Au mois de mars dernier, Le FMI en négociation avec le Cameroun pour l’octroi d’un nouveau prêt destiné à la riposte contre la covid-19, pose comme condition, la production par le Gouvernement camerounais, d’un audit sur l’utilisation des fonds précédemment alloués pour la lutte contre cette pandémie. Le FMI a recommandé l’élaboration d’un audit indépendant, pour plus d’équité, de transparence, afin d’éviter les dérapages, les récupérations et autres manipulations des données par certaines parties impliquées. Le 06 avril 2021, le SG/PR transmet une copie du rapport de la Chambre des Comptes de la Cour Suprême à Laurent Esso, Ministre de la Justice, Garde des Sceaux, et lui demande d’ouvrir une enquête judiciaire contre les auteurs et complices des malversations financières relatives à la gestion des fonds covid-19, révélant aux yeux du monde le scandale du covigate. Mais il s’agit d’un rapport d’étape incomplet ; la Cour des Comptes achève ses investigations et produit son rapport final sur l’utilisation du fonds spécial de solidarité national de lutte contre cette pandémie, ainsi que ses répercussions économiques et sociales.

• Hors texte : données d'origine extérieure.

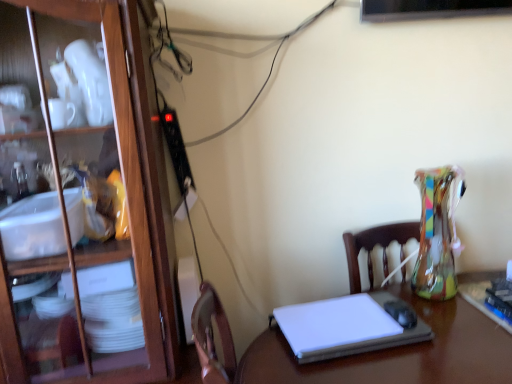 In the scene shown: What is the approximate width of wooden cabinet at left?

It is 47.44 centimeters.

Where is `white matte laptop at center`? The image size is (512, 384). white matte laptop at center is located at coordinates (345, 327).

Image resolution: width=512 pixels, height=384 pixels. Identify the location of wooden cabinet at left. (122, 176).

Can we say wooden cabinet at left lies outside white matte laptop at center?

Yes, wooden cabinet at left is outside of white matte laptop at center.

From the image's perspective, which one is positioned higher, wooden cabinet at left or white matte laptop at center?

wooden cabinet at left is shown above in the image.

Does point (82, 11) come behind point (410, 329)?

That is False.

How different are the orientations of wooden cabinet at left and white matte laptop at center in degrees?

The angle between the facing direction of wooden cabinet at left and the facing direction of white matte laptop at center is 4.15 degrees.

Considering the positions of point (314, 330) and point (154, 276), is point (314, 330) closer or farther from the camera than point (154, 276)?

Point (314, 330) is farther from the camera than point (154, 276).

Is white matte laptop at center shorter than wooden cabinet at left?

Correct, white matte laptop at center is not as tall as wooden cabinet at left.

Does white glossy desk at center have a smaller size compared to white matte laptop at center?

Incorrect, white glossy desk at center is not smaller in size than white matte laptop at center.

From the picture: Is white glossy desk at center taller than white matte laptop at center?

Indeed, white glossy desk at center has a greater height compared to white matte laptop at center.

Between point (398, 368) and point (342, 307), which one is positioned in front?

Point (398, 368)

Considering the sizes of objects white glossy desk at center and white matte laptop at center in the image provided, who is wider, white glossy desk at center or white matte laptop at center?

white glossy desk at center.

Would you say wooden cabinet at left is outside white glossy desk at center?

wooden cabinet at left is positioned outside white glossy desk at center.

Is wooden cabinet at left to the left or to the right of white glossy desk at center in the image?

Based on their positions, wooden cabinet at left is located to the left of white glossy desk at center.

Is wooden cabinet at left wider or thinner than white glossy desk at center?

wooden cabinet at left is thinner than white glossy desk at center.

Which object is further away from the camera taking this photo, wooden cabinet at left or white glossy desk at center?

wooden cabinet at left is behind.

Is point (430, 325) farther from camera compared to point (73, 366)?

Yes, it is.

Is white glossy desk at center not inside wooden cabinet at left?

Absolutely, white glossy desk at center is external to wooden cabinet at left.

You are a GUI agent. You are given a task and a screenshot of the screen. Output one action in this format:
    pyautogui.click(x=<x>, y=<y>)
    Task: Click on the cabinetry that is on the left side of white glossy desk at center
    
    Given the screenshot: What is the action you would take?
    pyautogui.click(x=122, y=176)

Between white matte laptop at center and white glossy desk at center, which one is positioned behind?

Positioned behind is white matte laptop at center.

Is white matte laptop at center not close to white glossy desk at center?

No, white matte laptop at center is in close proximity to white glossy desk at center.

Considering the relative sizes of white matte laptop at center and white glossy desk at center in the image provided, is white matte laptop at center thinner than white glossy desk at center?

Indeed, white matte laptop at center has a lesser width compared to white glossy desk at center.

Does point (322, 305) come behind point (446, 355)?

Yes.

Image resolution: width=512 pixels, height=384 pixels. In order to click on cabinetry located on the left of white matte laptop at center in this screenshot , I will do `click(122, 176)`.

At what (x,y) coordinates should I click in order to perform the action: click on cabinetry above the white matte laptop at center (from a real-world perspective). Please return your answer as a coordinate pair (x, y). The width and height of the screenshot is (512, 384). Looking at the image, I should click on (122, 176).

Based on their spatial positions, is wooden cabinet at left or white glossy desk at center closer to white matte laptop at center?

white glossy desk at center is closer to white matte laptop at center.

When comparing their distances from white matte laptop at center, does white glossy desk at center or wooden cabinet at left seem further?

wooden cabinet at left.

Which object lies further to the anchor point wooden cabinet at left, white matte laptop at center or white glossy desk at center?

Among the two, white glossy desk at center is located further to wooden cabinet at left.

Looking at the image, which one is located further to white glossy desk at center, wooden cabinet at left or white matte laptop at center?

wooden cabinet at left.

Which object lies further to the anchor point white glossy desk at center, white matte laptop at center or wooden cabinet at left?

wooden cabinet at left lies further to white glossy desk at center than the other object.

Which object lies nearer to the anchor point wooden cabinet at left, white glossy desk at center or white matte laptop at center?

white matte laptop at center is closer to wooden cabinet at left.

You are a GUI agent. You are given a task and a screenshot of the screen. Output one action in this format:
    pyautogui.click(x=<x>, y=<y>)
    Task: Click on the desk between wooden cabinet at left and white matte laptop at center
    The height and width of the screenshot is (384, 512).
    Given the screenshot: What is the action you would take?
    pyautogui.click(x=396, y=352) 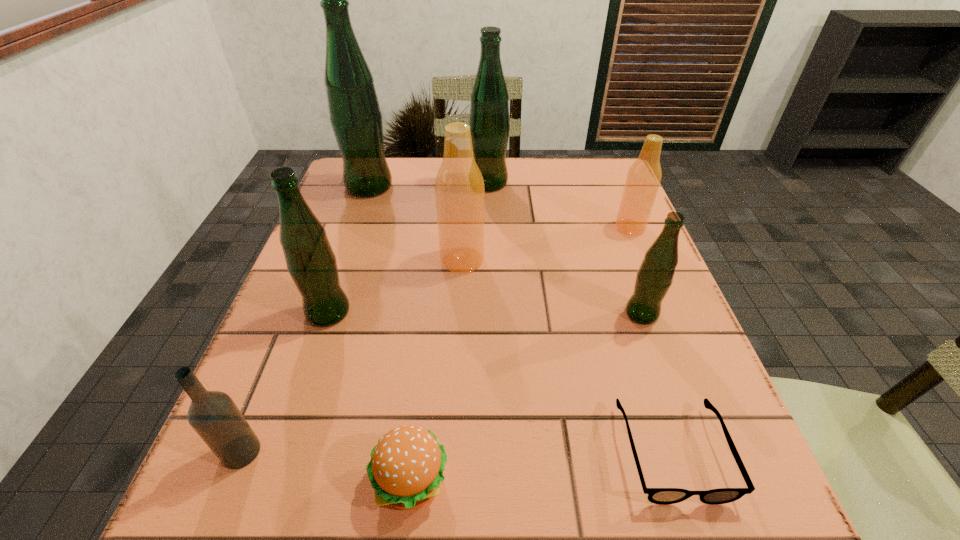 Where is `free spot that satisfies the following two spatial constraints: 1. on the front side of the second smallest green beer bottle; 2. on the right side of the second shortest object`? The width and height of the screenshot is (960, 540). free spot that satisfies the following two spatial constraints: 1. on the front side of the second smallest green beer bottle; 2. on the right side of the second shortest object is located at coordinates (271, 482). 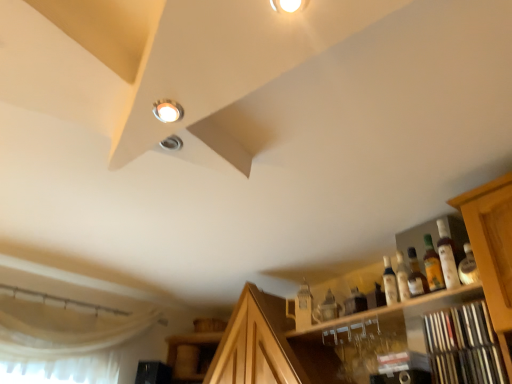 Question: Is translucent glass bottle at right, the first bottle when ordered from right to left, spatially inside wooden shelf at lower right, or outside of it?

Choices:
 (A) outside
 (B) inside

Answer: (A)

Question: Does point (444, 273) appear closer or farther from the camera than point (442, 345)?

Choices:
 (A) closer
 (B) farther

Answer: (B)

Question: Based on their relative distances, which object is farther from the matte glass bottle at right, arranged as the 3th bottle when viewed from the right?

Choices:
 (A) translucent glass bottle at right, the first bottle when ordered from right to left
 (B) wooden shelf at lower right
 (C) wooden cabinet at upper right
 (D) translucent amber bottle at upper right, marked as the 2th bottle in a left-to-right arrangement
 (E) matte white droplight at upper left

Answer: (E)

Question: Which of these objects is positioned farthest from the translucent glass bottle at right, marked as the 3th bottle in a left-to-right arrangement?

Choices:
 (A) translucent amber bottle at upper right, marked as the 2th bottle in a left-to-right arrangement
 (B) matte glass bottle at right, the 1th bottle positioned from the left
 (C) wooden shelf at lower right
 (D) matte white droplight at upper left
 (E) wooden cabinet at upper right

Answer: (D) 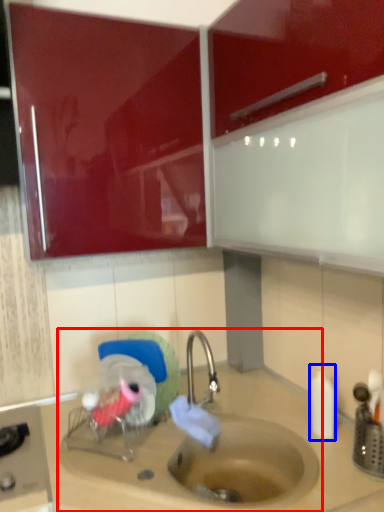 Question: Which of the following is the farthest to the observer, sink (highlighted by a red box) or bottle (highlighted by a blue box)?

Choices:
 (A) sink
 (B) bottle

Answer: (B) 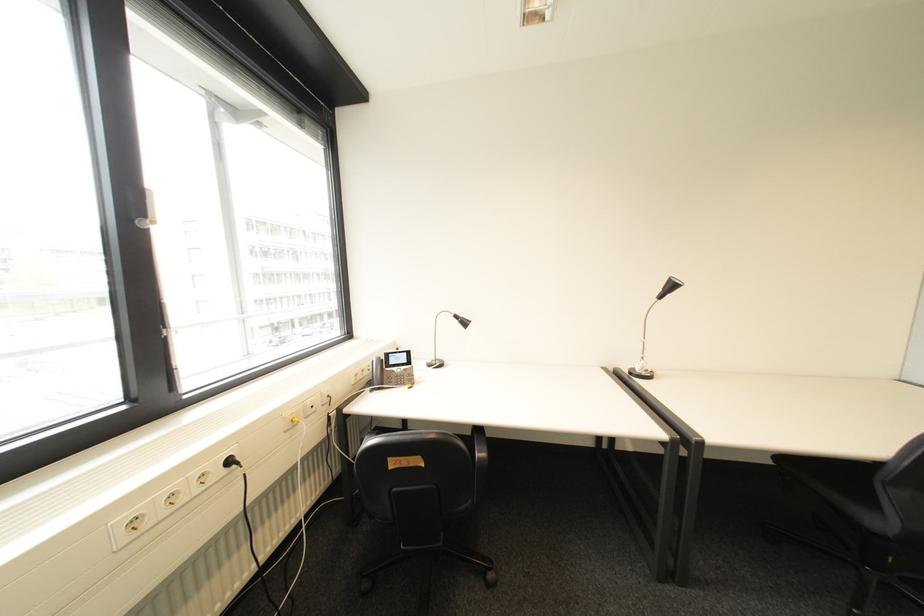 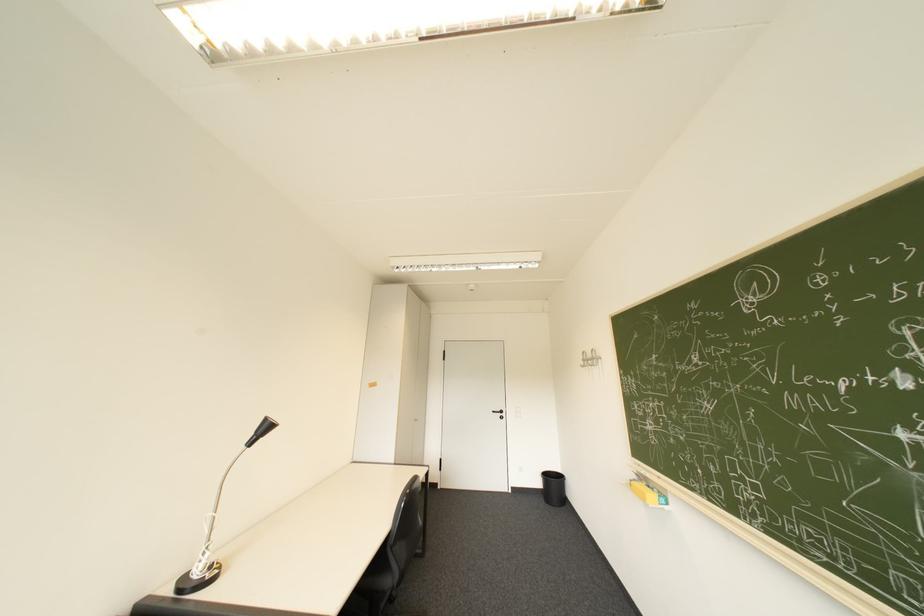 The first image is from the beginning of the video and the second image is from the end. How did the camera likely rotate when shooting the video?

The rotation direction of the camera is right-up. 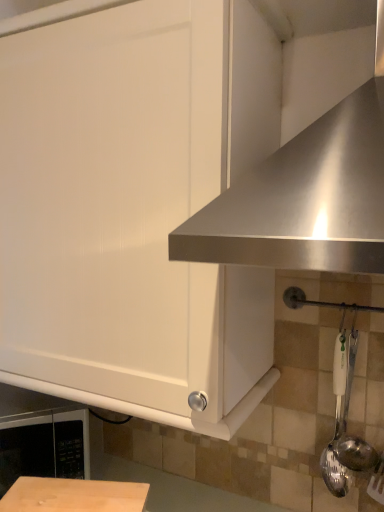 Question: Is satin silver spoon at right, acting as the first utensil starting from the left, wider than white matte cabinet at upper left?

Choices:
 (A) yes
 (B) no

Answer: (B)

Question: Is satin silver spoon at right, acting as the first utensil starting from the left, positioned in front of white matte cabinet at upper left?

Choices:
 (A) yes
 (B) no

Answer: (B)

Question: From a real-world perspective, is satin silver spoon at right, acting as the first utensil starting from the left, on top of white matte cabinet at upper left?

Choices:
 (A) yes
 (B) no

Answer: (B)

Question: Considering the relative sizes of satin silver spoon at right, acting as the first utensil starting from the left, and white matte cabinet at upper left in the image provided, is satin silver spoon at right, acting as the first utensil starting from the left, shorter than white matte cabinet at upper left?

Choices:
 (A) no
 (B) yes

Answer: (B)

Question: Can you confirm if satin silver spoon at right, acting as the first utensil starting from the left, is thinner than white matte cabinet at upper left?

Choices:
 (A) yes
 (B) no

Answer: (A)

Question: Would you say satin silver spoon at right, which ranks as the 2th utensil in right-to-left order, is to the left or to the right of white matte cabinet at upper left in the picture?

Choices:
 (A) right
 (B) left

Answer: (A)

Question: Which is correct: satin silver spoon at right, which ranks as the 2th utensil in right-to-left order, is inside white matte cabinet at upper left, or outside of it?

Choices:
 (A) outside
 (B) inside

Answer: (A)

Question: From the image's perspective, is satin silver spoon at right, which ranks as the 2th utensil in right-to-left order, located above or below white matte cabinet at upper left?

Choices:
 (A) below
 (B) above

Answer: (A)

Question: Looking at the image, does satin silver spoon at right, acting as the first utensil starting from the left, seem bigger or smaller compared to white matte cabinet at upper left?

Choices:
 (A) small
 (B) big

Answer: (A)

Question: Considering their positions, is white plastic spoon at lower right, which appears as the 1th utensil when viewed from the right, located in front of or behind satin silver spoon at right, which ranks as the 2th utensil in right-to-left order?

Choices:
 (A) front
 (B) behind

Answer: (A)

Question: Is white plastic spoon at lower right, which appears as the 1th utensil when viewed from the right, wider or thinner than satin silver spoon at right, which ranks as the 2th utensil in right-to-left order?

Choices:
 (A) thin
 (B) wide

Answer: (B)

Question: From a real-world perspective, relative to satin silver spoon at right, which ranks as the 2th utensil in right-to-left order, is white plastic spoon at lower right, arranged as the second utensil when viewed from the left, vertically above or below?

Choices:
 (A) below
 (B) above

Answer: (B)

Question: From their relative heights in the image, would you say white plastic spoon at lower right, arranged as the second utensil when viewed from the left, is taller or shorter than satin silver spoon at right, which ranks as the 2th utensil in right-to-left order?

Choices:
 (A) short
 (B) tall

Answer: (A)

Question: In terms of height, does white plastic spoon at lower right, which appears as the 1th utensil when viewed from the right, look taller or shorter compared to stainless steel exhaust hood at upper right?

Choices:
 (A) short
 (B) tall

Answer: (A)

Question: From a real-world perspective, is white plastic spoon at lower right, arranged as the second utensil when viewed from the left, above or below stainless steel exhaust hood at upper right?

Choices:
 (A) above
 (B) below

Answer: (B) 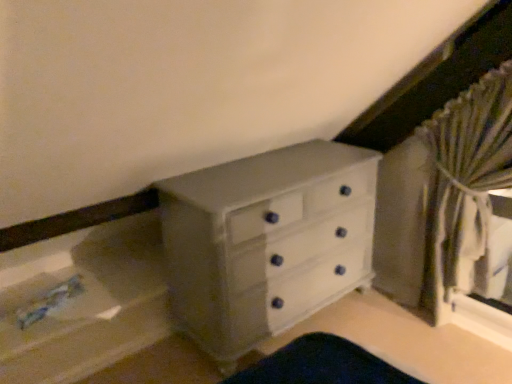 Where is `empty space that is ontop of white painted wood chest of drawers at center (from a real-world perspective)`? Image resolution: width=512 pixels, height=384 pixels. empty space that is ontop of white painted wood chest of drawers at center (from a real-world perspective) is located at coordinates (273, 171). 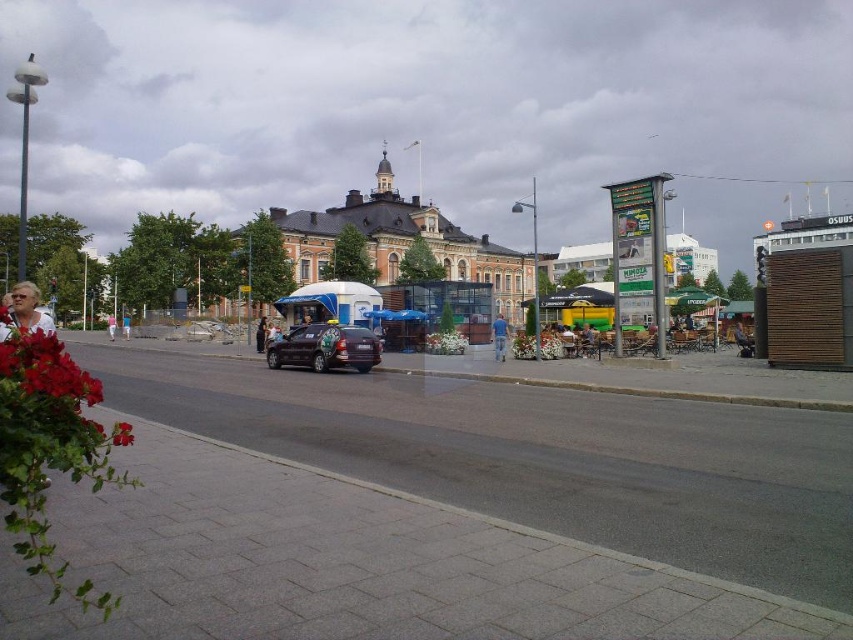 You are a delivery person standing at the point marked by the coordinates point (325, 348). What object are you currently positioned at?

The point (325, 348) corresponds to the shiny black car at center, so you are positioned at the shiny black car at center.

A delivery person needs to walk from the shiny black car at center to the dark brown leather jacket at center. How far will they have to walk?

The shiny black car at center is 21.87 meters away from the dark brown leather jacket at center, so the delivery person will have to walk 21.87 meters. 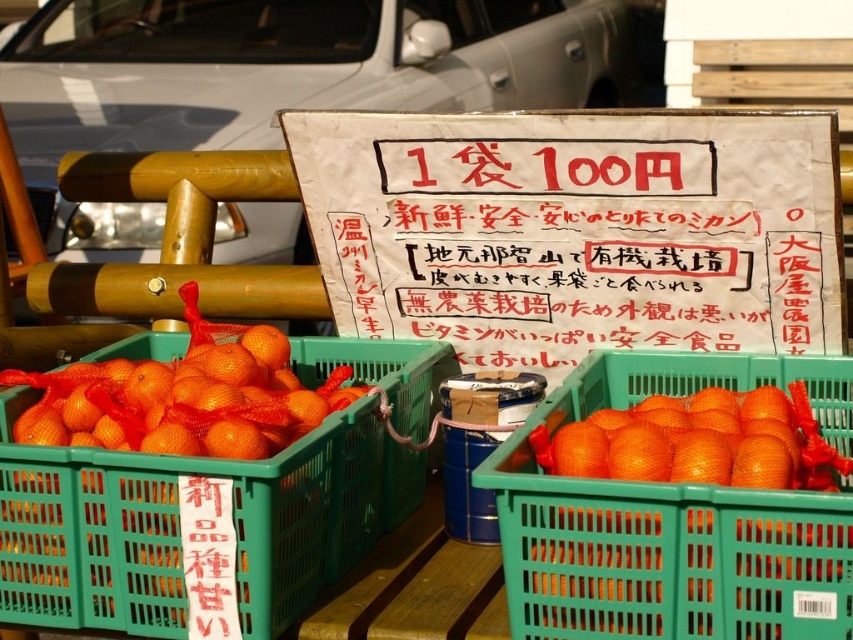 Question: Can you confirm if orange mesh bag at center is positioned below orange mesh basket at center?

Choices:
 (A) yes
 (B) no

Answer: (B)

Question: Can you confirm if orange mesh bag at center is positioned to the right of orange mesh basket at center?

Choices:
 (A) no
 (B) yes

Answer: (A)

Question: Which point is closer to the camera?

Choices:
 (A) orange mesh basket at center
 (B) orange mesh bag at center

Answer: (A)

Question: Does orange mesh bag at center have a larger size compared to orange mesh basket at center?

Choices:
 (A) no
 (B) yes

Answer: (B) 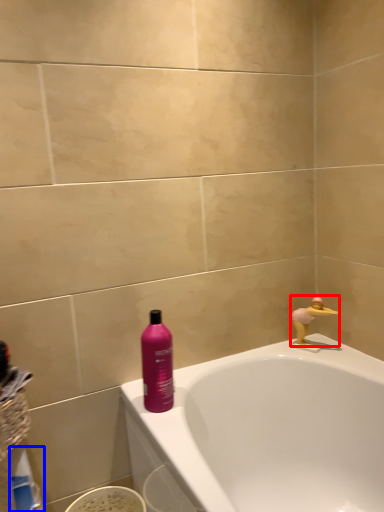 Question: Among these objects, which one is nearest to the camera, faucet (highlighted by a red box) or cleaning product (highlighted by a blue box)?

Choices:
 (A) faucet
 (B) cleaning product

Answer: (B) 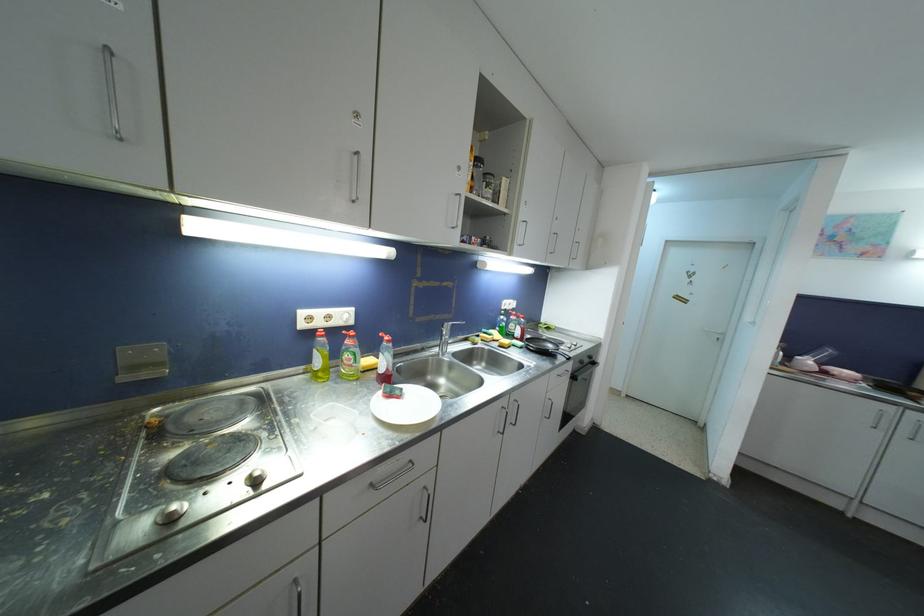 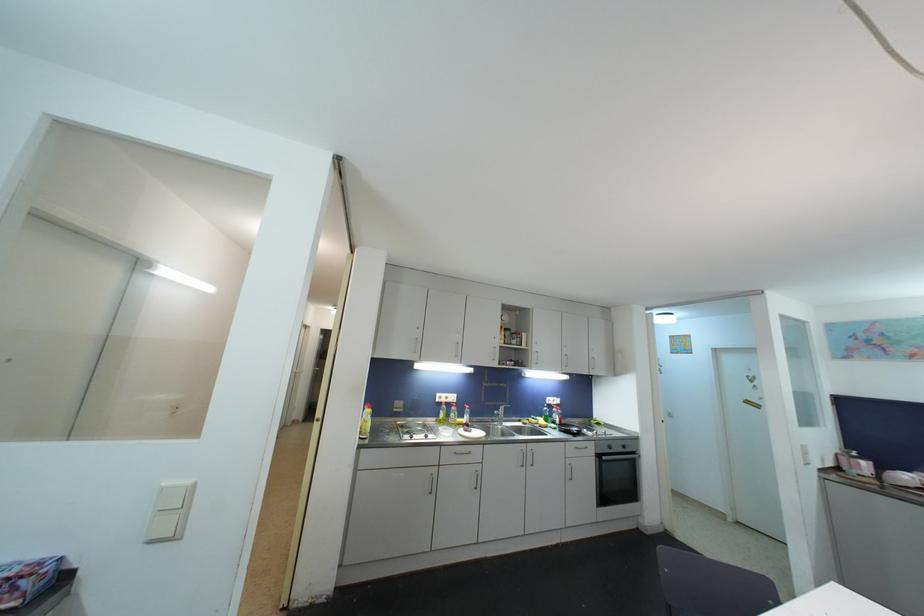 Find the pixel in the second image that matches (305,328) in the first image.

(441, 403) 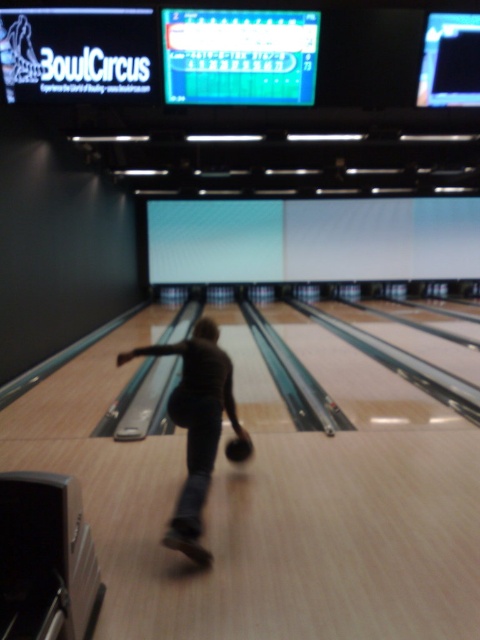 Question: In this image, where is dark brown leather bowling ball at center located relative to black matte bowling ball at center?

Choices:
 (A) above
 (B) below

Answer: (A)

Question: Is the position of dark brown leather bowling ball at center less distant than that of black matte bowling ball at center?

Choices:
 (A) no
 (B) yes

Answer: (B)

Question: Which of the following is the closest to the observer?

Choices:
 (A) dark brown leather bowling ball at center
 (B) black matte bowling ball at center

Answer: (A)

Question: Which point is closer to the camera?

Choices:
 (A) black matte bowling ball at center
 (B) dark brown leather bowling ball at center

Answer: (B)

Question: Is dark brown leather bowling ball at center to the right of black matte bowling ball at center from the viewer's perspective?

Choices:
 (A) no
 (B) yes

Answer: (A)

Les premières constatations du covidgate font état de surfacturations vertigineuses, donnant lieu à des détournements massifs présumés, qui seraient évalués en milliards de francs CFA, ce qui laisse penser que les besoins exprimés aux bailleurs de fonds seraient très largement surévalués. Le covidgate dévoile au grand jour des problèmes de mal gouvernance, notamment la gabegie dans la gestion des fonds et des biens publics, la corruption, la concussion, le clientélisme, la non-maîtrise ou le mépris de l’intérêt commun, l’égoïsme, la cupidité, le manque de patriotisme de certains gestionnaires de la chose publique.
Ces fonds détournés de leur objectif premier, à savoir la lutte contre la covid-19, constituent une perte sèche pour l’Etat du Cameroun. Ils profitent essentiellement aux bailleurs de fonds, aux sociétés étrangères qui livrent du matériel et des produits sanitaires, à quelques gestionnaires véreux, et à des hommes d’affaires locaux triés sur le volet. Les grands perdants sont les populations cibles et l’État du Cameroun, qui devra faire face au remboursement d’une dette colossale. La situation est d’autant plus dramatique que, par le jeu des moratoires et des rééchelonnements de cette dette, le poids de son remboursement incombera demain à la jeunesse d’aujourd’hui, dont l’avenir se trouve, de ce fait, sérieusement hypothéqué.
Le FMI semble avoir mis le pied dans la fourmilière, en recommandant un audit des sommes déjà perçues au titre de la lutte contre la covid-19. La Cour des comptes a rendu sa copie, laquelle devait être présentée à l’Assemblée nationale le 23 juin 2021, conformément à la réglementation en vigueur. Mais contre toute attente, la séance de présentation du rapport de la Cour des Comptes a été renvoyé sine die, sans aucune explication, jetant ainsi un pavé dans la mare, et mettant en émoi l’opinion publique déjà scandalisée par les montants faramineux présumés détournés (180 milliards de francs CFA) et la qualité des mis en cause. En effet, il s’agit de hautes personnalités qui sont indexées ici : des Ministres, des Directeurs Généraux de structures publiques et parapubliques, des sociétés et des hommes d’affaires ayant pignon sur rue. Le scandale est immense et éclabousse le gouvernement, jusqu’aux plus hautes sphères, d’où les tergiversations, les lenteurs observées dans l’évolution du dossier au niveau pénal, probablement pour protéger et épargner certains hauts responsables indexés dans ce scandale politico-judiciaire. Un audit extérieur indépendant aurait été mieux indiqué dans cette affaire, où la plupart des personnes incriminées se retrouvent en position de juge et partie. Cette situation entraîne une crise gouvernementale qui embarrasse au plus haut point les pouvoirs publics.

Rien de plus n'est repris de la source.